## Exercise brief
Only the lines below, from the one with "כיצד עורך הדין" through the one with "Vous avez besoin", are to be written out, exactly.

## Extracted material
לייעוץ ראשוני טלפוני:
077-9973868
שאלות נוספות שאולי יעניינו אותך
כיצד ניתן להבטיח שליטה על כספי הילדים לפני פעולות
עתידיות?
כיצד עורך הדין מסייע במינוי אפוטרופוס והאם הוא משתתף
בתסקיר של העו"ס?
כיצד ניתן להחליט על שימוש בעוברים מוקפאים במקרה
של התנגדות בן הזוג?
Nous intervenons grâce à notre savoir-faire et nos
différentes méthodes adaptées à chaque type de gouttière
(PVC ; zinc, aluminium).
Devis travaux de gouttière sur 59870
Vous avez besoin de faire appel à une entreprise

---

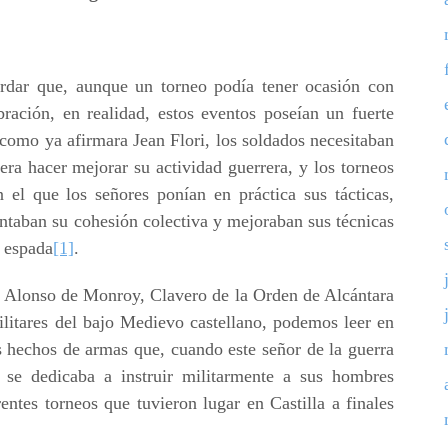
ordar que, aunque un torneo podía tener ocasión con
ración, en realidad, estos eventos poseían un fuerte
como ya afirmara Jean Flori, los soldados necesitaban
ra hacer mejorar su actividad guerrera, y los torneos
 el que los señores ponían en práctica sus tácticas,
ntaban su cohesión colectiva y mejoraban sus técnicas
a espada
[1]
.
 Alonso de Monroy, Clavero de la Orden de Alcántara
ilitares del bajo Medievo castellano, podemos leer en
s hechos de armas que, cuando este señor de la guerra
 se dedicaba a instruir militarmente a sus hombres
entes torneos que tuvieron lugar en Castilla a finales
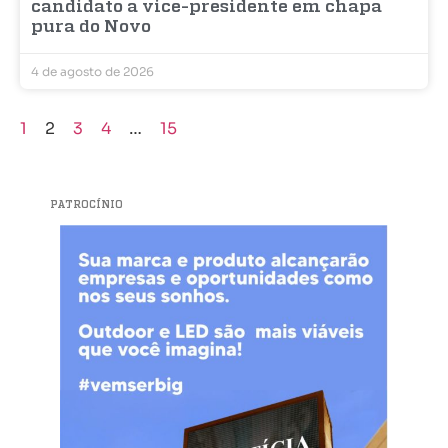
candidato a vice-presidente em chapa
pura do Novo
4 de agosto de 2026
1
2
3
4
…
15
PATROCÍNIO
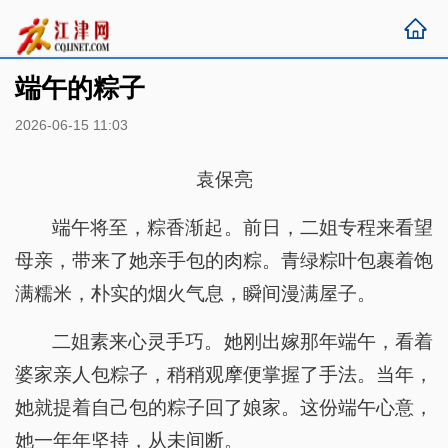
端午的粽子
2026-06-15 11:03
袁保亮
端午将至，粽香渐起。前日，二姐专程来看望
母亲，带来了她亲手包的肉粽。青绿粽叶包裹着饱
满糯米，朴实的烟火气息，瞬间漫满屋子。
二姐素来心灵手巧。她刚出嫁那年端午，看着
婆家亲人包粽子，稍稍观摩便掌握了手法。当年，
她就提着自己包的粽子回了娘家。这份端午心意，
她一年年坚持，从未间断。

## Expected answer
כיצד עורך הדין מסייע במינוי אפוטרופוס והאם הוא משתתף
בתסקיר של העו"ס?
כיצד ניתן להחליט על שימוש בעוברים מוקפאים במקרה
של התנגדות בן הזוג?
Nous intervenons grâce à notre savoir-faire et nos
différentes méthodes adaptées à chaque type de gouttière
(PVC ; zinc, aluminium).
Devis travaux de gouttière sur 59870
Vous avez besoin de faire appel à une entreprise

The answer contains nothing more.